Oral bacteria of healthy individuals was composed of two major phyla, Firmicutes (40.6%) and Bacteroidetes (30.4%) (Fig. 1a). These were followed by Proteobacteria (16.3%), Fusobacteria (6.7%), Actinobacteria (2.5%) and six low abundant phyla (< 3.5%). In terms of genera, Streptococcus (23%), Prevotella (24%) and Haemophilus (11%) were the most abundant. People with COPD showed a similar oral bacteria composition to healthy individuals, however differences in the relative frequencies of Bacteroidetes (26.5%) and Proteobacteria (22.3%) were observed as well as in genera Prevotella (18%) and Haemophilus (15%).

Fig. 1
figure 1

Salivary microbiota composition and diversity is different between people with COPD and healthy controls. A Mean frequency of phyla and genera of bacteria present in people with COPD and healthy controls.
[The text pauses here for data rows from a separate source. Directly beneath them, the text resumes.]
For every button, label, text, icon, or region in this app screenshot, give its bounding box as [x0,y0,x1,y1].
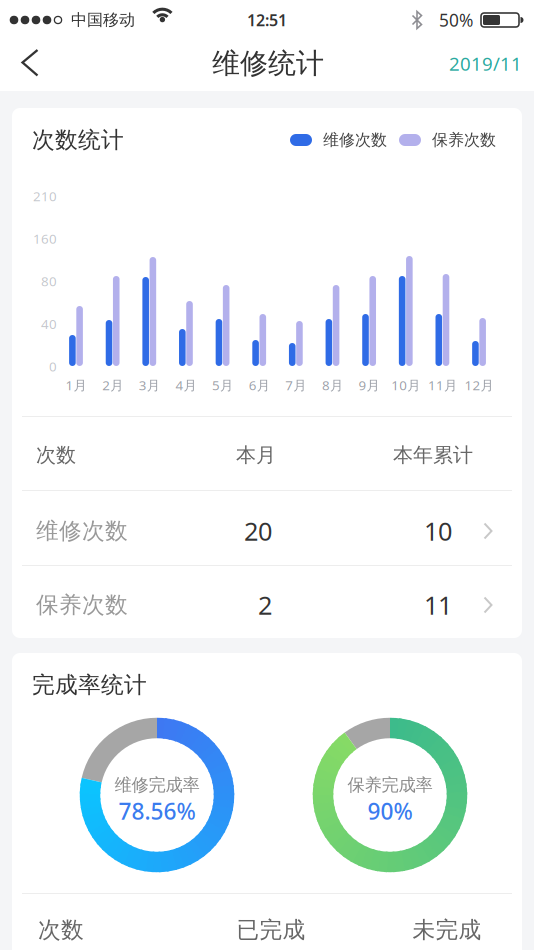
staticText: 次数 [36,443,76,467]
staticText: 次数 [38,916,84,944]
staticText: 10月 [391,376,420,394]
staticText: 12:51 [247,9,287,31]
staticText: 未完成 [412,916,482,944]
staticText: 78.56% [118,796,196,826]
staticText: 11月 [428,376,457,394]
staticText: 6月 [249,376,270,394]
staticText: 次数统计 [32,126,124,154]
staticText: 0 [49,358,57,375]
staticText: 2019/11 [449,51,522,76]
staticText: 7月 [285,376,306,394]
staticText: 80 [41,272,57,290]
staticText: 210 [33,187,57,205]
staticText: 已完成 [236,916,306,944]
staticText: 中国移动 [71,10,135,30]
staticText: 10 [424,514,452,548]
button[interactable]: 维修次数 [12,490,522,565]
staticText: 维修次数 [323,130,387,150]
staticText: 保养完成率 [348,774,432,796]
staticText: 维修次数 [36,517,128,545]
staticText: 2月 [102,376,123,394]
staticText: 90% [368,796,412,826]
staticText: 2 [258,588,272,622]
staticText: 本年累计 [393,443,473,467]
staticText: 11 [424,588,452,622]
staticText: 保养次数 [432,130,496,150]
staticText: 4月 [175,376,196,394]
staticText: 本月 [236,443,276,467]
staticText: 20 [244,514,272,548]
staticText: 5月 [212,376,233,394]
staticText: 保养次数 [36,591,128,619]
staticText: 3月 [139,376,160,394]
staticText: 12月 [464,376,494,394]
staticText: 8月 [322,376,343,394]
staticText: 维修完成率 [114,774,200,796]
staticText: 完成率统计 [32,671,147,699]
staticText: 维修统计 [212,46,324,81]
staticText: 50% [439,8,473,32]
staticText: 1月 [66,376,86,394]
button[interactable]: 2019/11 [392,44,522,84]
button[interactable]: 保养次数 [12,564,522,639]
staticText: 9月 [359,376,380,394]
staticText: 160 [33,230,57,247]
button[interactable] [14,46,48,80]
staticText: 40 [41,315,57,333]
B Cladogram summarizing differentially abundant genera between people with COPD and healthy controls, assessed by LEfSe and ANCOM. Differential genera between groups identified only by LEfSe at a significance cut-off of 3 are represented in black, differential genera pointed by ANCOM at 0.7 significance cut-off are represented in underlined red C Alpha diversity, estimated with Faith’s phylogenetic diversity index, is lower in people with COPD than in healthy controls (Mann–Whitney U-test, U = 1275, p = 0.0013). *p < 0.05, **p < 0.01, ***p < 0.001, ****p < 0.0001

Differential abundant bacterial groups between people with COPD and healthy individuals were inferred with LEfSe and ANCOM. Both methods showed that healthy individuals were enriched in Treponema (Spirochaetes), Peptococcus (Firmicutes) and Peptostreptococcus (Firmicutes), whereas according to LEfSe, patients were enriched in genera from Proteobacteria and Firmicutes. Specifically, people with severe airflow obstruction showed an enrichment in Haemophilus, while those with moderate airflow obstruction were enriched in Granullicatella and Lachnoanaerobaculum (see Additional file 2: Fig. S1 for the complete list of genera that differ between the groups).

Oral bacteria of people with COPD was significantly less diverse (Phylogenetic diversity—Alpha diversity, i.e., within individual diversity) than that of healthy individuals (Fig. 1c, Mann–Whitney U test, U = 1275, p = 0.0013). Similar differences were observed after adjusting for PY (ANOVA, F-value = 10.89, p = 0.002).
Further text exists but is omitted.